**ASSIGNMENT**
Make an exact copy of the listing underneath, skipping each picture.

Segment Start: SUPPLIED INFORMATION

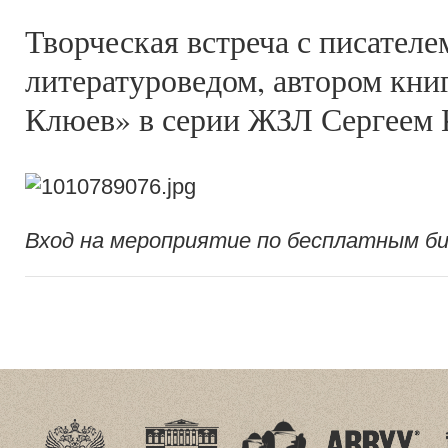
Творческая встреча с писателе
литературоведом, автором кни
Клюев» в серии ЖЗЛ Сергеем 
Вход на мероприятие по бесплатным б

Segment End: SUPPLIED INFORMATION

**ANSWER AREA**
Творческая встреча с писателе
литературоведом, автором кни
Клюев» в серии ЖЗЛ Сергеем 
Вход на мероприятие по бесплатным б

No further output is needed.